Kwast wants to see the T-X program completed rapidly to make use of the new data collected from the Air Force’s updated Pilot Training Next program based in Austin, Texas. The new trainer aircraft will include artificial intelligence components and augmented virtual reality systems to reduce current training time in half, according to Kwast.
“When they’re coupled with a software-driven aircraft that can morph itself into all kinds of different things for different missions and different ways of training you really start getting some magic. This is especially true in how quickly you can teach people to be good at this business in a machine that is reliable and low cost,” Kwast said.
Lockheed Martin [LMT] and Korea Aerospace Industries’ T-50A, Leonardo DRS’ T-100, and a new design from Boeing [BA] and Saab are being considered for the July award.
The new plane selected for the T-X trainer program is expected to start replacing the T-38C Talon in 2022.
Kwast said Air Force engineers and safety investigators are currently working to study the cause of the latest T-38C crash on Wednesday at Columbus Air Force Base in Mississippi. Both crew members on the plane ejected successfully.
The latest crash follows an incident in November 2017 where a dual gearbox failure caused a T-38C crash at Laughlin Air Force Base in Texas, killing the pilot.
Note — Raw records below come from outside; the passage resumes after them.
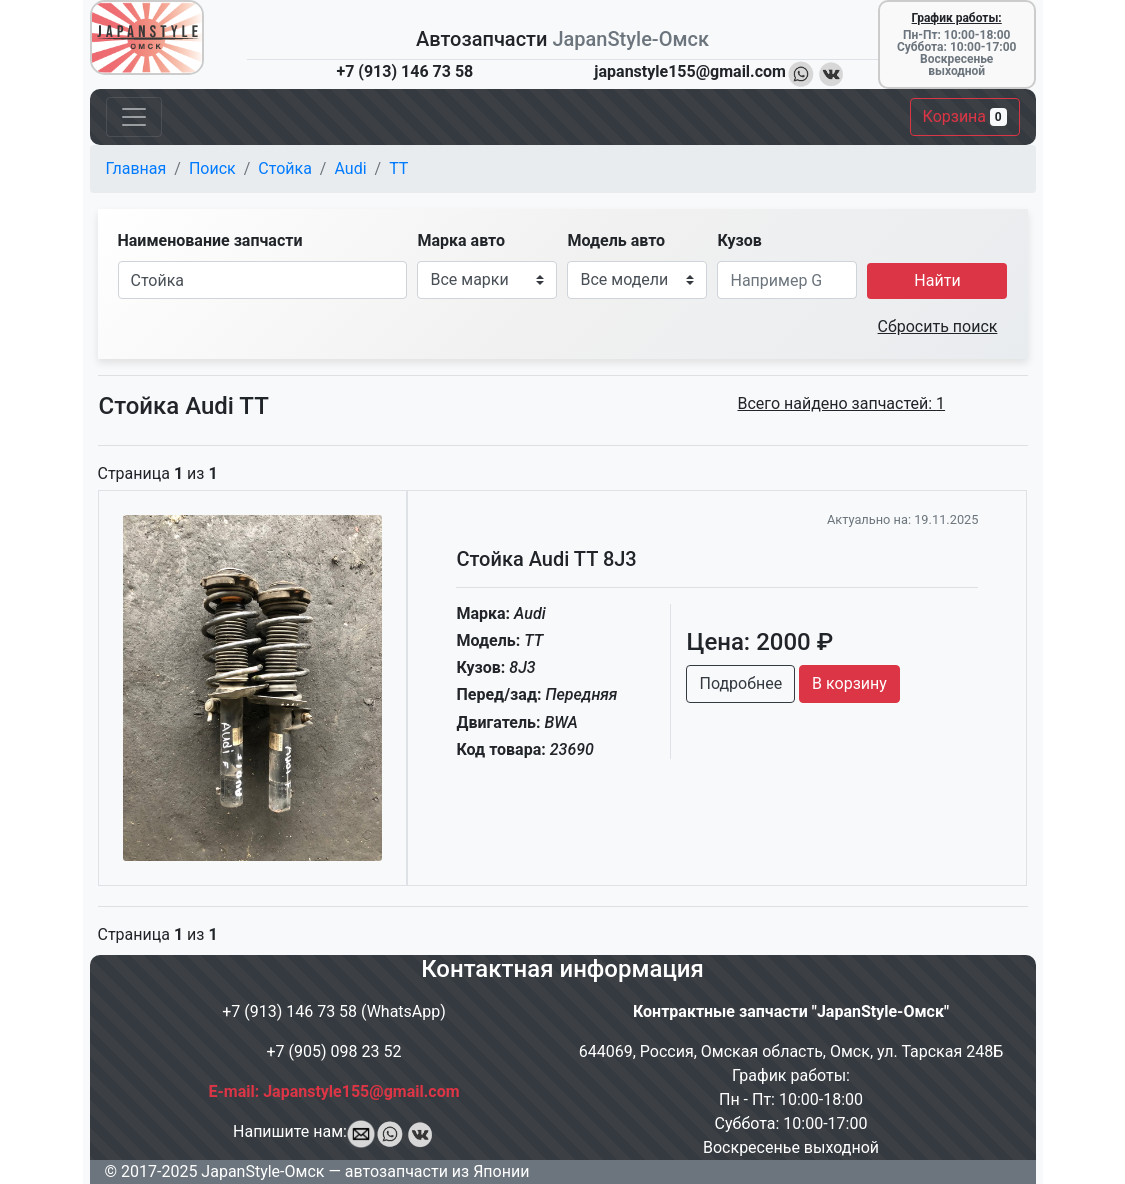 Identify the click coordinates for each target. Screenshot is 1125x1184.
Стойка (285, 168)
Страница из (158, 473)
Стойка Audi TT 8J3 (546, 559)
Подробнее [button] (740, 683)
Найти (937, 280)
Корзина (965, 116)
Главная (136, 168)
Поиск (212, 168)
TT (398, 168)
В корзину (849, 683)
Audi (350, 168) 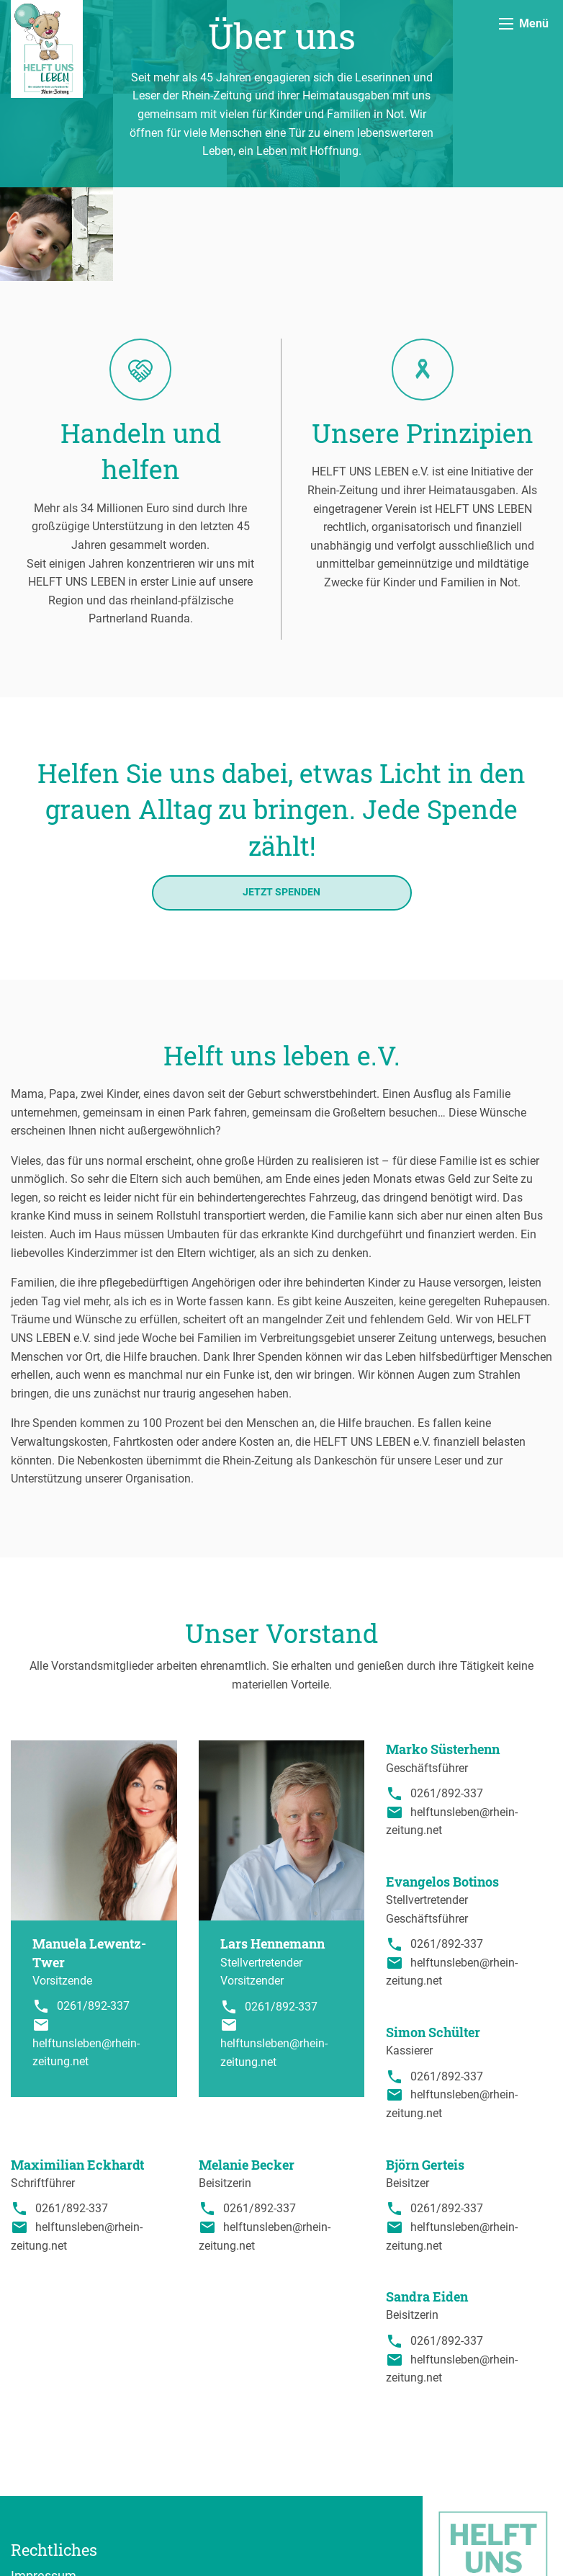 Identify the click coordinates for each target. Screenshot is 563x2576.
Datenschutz (47, 2502)
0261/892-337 (93, 1912)
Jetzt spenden (281, 798)
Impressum (43, 2481) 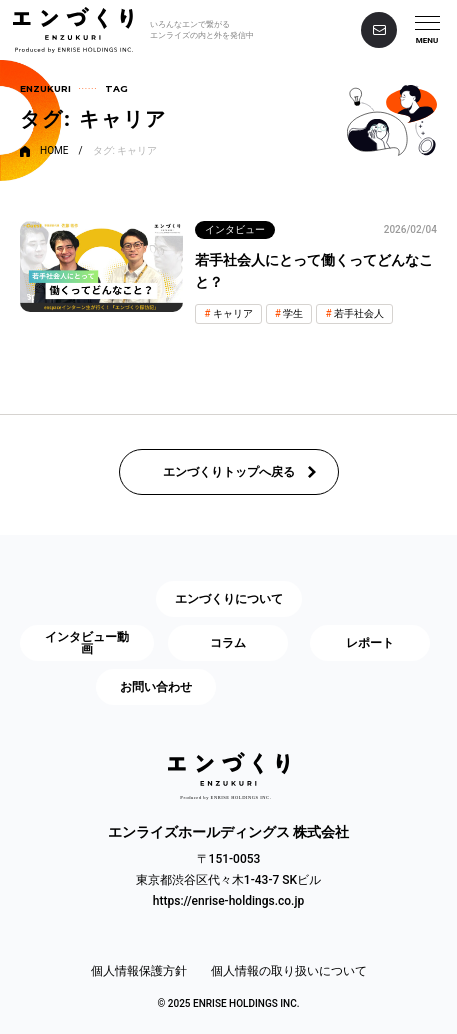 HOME (54, 151)
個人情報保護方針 (139, 971)
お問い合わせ (156, 687)
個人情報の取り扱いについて (289, 971)
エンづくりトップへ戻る (229, 472)
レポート (370, 643)
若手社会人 (359, 313)
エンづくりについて (229, 599)
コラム (228, 643)
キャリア (233, 313)
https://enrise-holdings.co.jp (228, 901)
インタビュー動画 (87, 643)
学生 (293, 313) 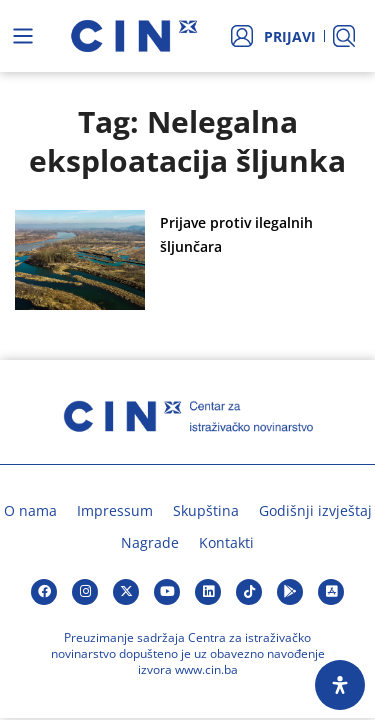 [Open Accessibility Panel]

“I will tell you that initial indications are that this is not linked to the T-38 crash we had down at Laughlin Air Force Base with regard to root cause. But, again, we don’t want to jump to any conclusions,” Kwast said. “Even though we’ll wait for the final report, the initial indications are that people do not have to worry that this is a trend or that these crashes are somehow linked. They are not.”